= Sallyann J. Murphey =

Sallyann J. Murphey is an author.

==Producer==
At the age of 23 she became a producer for the BBC World Service, producing the current affairs program 24 Hours and the magazine program, Outlook. A year later, she moved over to BBC Radio 4 and was appointed a producer to their flagship news and current events program, The World At One. During her five-year tenure there, she rose to the position of program editor, specializing in the inner workings of Great Britain’s Labour Party and in the coverage of the United States. In 1982, she joined BBC1 Television as a news and current affairs producer, working on the daily evening news program, Nationwide, and then on the team who developed Britain’s first-ever morning show, Breakfast Time.

In 1984, Murphey was invited by ITV to establish their American news operation for Good Morning Britain, the then-sister program to Good Morning America. She moved to New York City in 1985, where she met her husband, photographer Greg Murphey, a year later. The couple moved to Chicago, Illinois at the end of her contract. Murphey continued to work as a British journalist, writing investigative features for the London Observer, the Daily Mail and IPC Magazines.
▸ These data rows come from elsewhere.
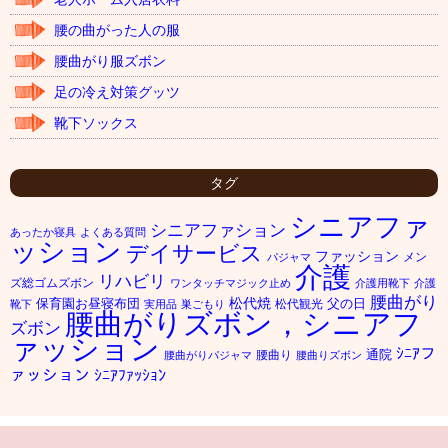
腰の曲がった人の服
腰曲がり服ズボン
足の冷え対策グッツ
靴下ソックス
タグ
シニアファ
シニアファション
あったか寝具
よくある質問
ッション
デイサービス
ファッション
メン
パジャマ
介護
リハビリ
ズ総ゴムズボン
ワンタッチマジック止め
介護用靴下
介護
腰曲がり
松代焼
保育園お昼寝布団
父の日
松代観光
靴下
実用品
巣ごもり
腰曲がりズボン，シニアフ
ズボン
ァッション
ｼﾆｱフ
通院
腰曲り
腰曲がりパジャマ
腰曲りズボン
ァッション
ｼﾆｱﾌｧｯｼｮﾝ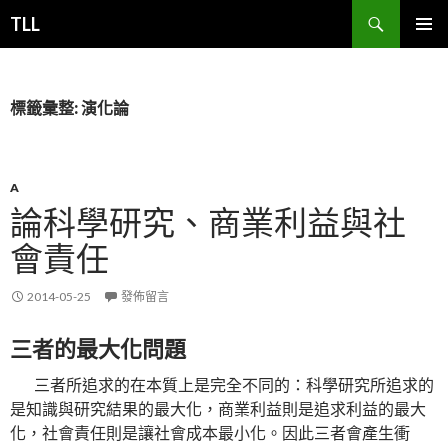
搜
TLL
尋
跳
主要選單
至
主
要
標籤彙整: 演化論
內
容
A
論科學研究、商業利益與社
會責任
2014-05-25
發佈留言
三者的最大化問題
三者所追求的在本質上是完全不同的：科學研究所追求的
是知識與研究結果的最大化，商業利益則是追求利益的最大
化，社會責任則是讓社會成本最小化。因此三者會產生衝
She also served as contributing editor on The Chicago Times Magazine and was published in The Utne Reader.

==Writer==
In 1991, she moved to Brown County, Indiana, where she wrote her first book, Bean Blossom Dreams - A City Family’s Search for a Simple Country Life, which was published by William Morrow in 1994. The book received national acclaim and, a year later, she was selected to write the first work of original fiction ever commissioned by Hallmark and Better Homes and Gardens, who published her short story, "Emma’s Christmas Wish," in 1996. Indiana University Press will be publishing an updated edition of Bean Blossom Dreams in Spring 2008.

Two years later, Putnam Berkley published The Zen of Food - a Philosophy of Nourishment, a collection of essays which uses our attitudes to food as a metaphor for our attitudes to life. Murphey’s work, The Metcalfe Family Album - Six Generations of Traditions and Memories, was published by Chronicle Books in 1999. Nominally a work of fiction in which six generations of women from the same family keep a record of their lives, it is tightly tied to American & Indiana history from 1835 to 1996.

Ms Murphey has appeared on Oprah, Good Morning America, and National Public Radio.